* What you should do
Write the data out again exactly, with no pictures.

(Dataset excerpts begins)

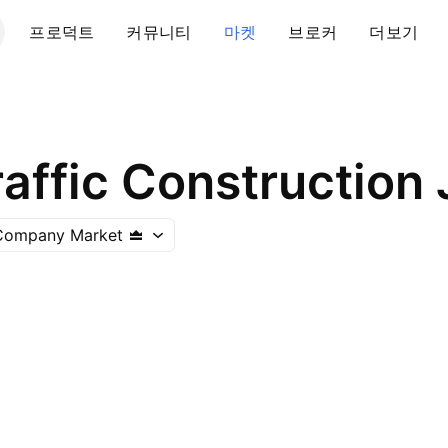
프로덕트
커뮤니티
마켓
브로커
더보기
affic Construction 
 Company Market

(Dataset excerpts ends)

* Response area
프로덕트
커뮤니티
마켓
브로커
더보기
affic Construction 
 Company Market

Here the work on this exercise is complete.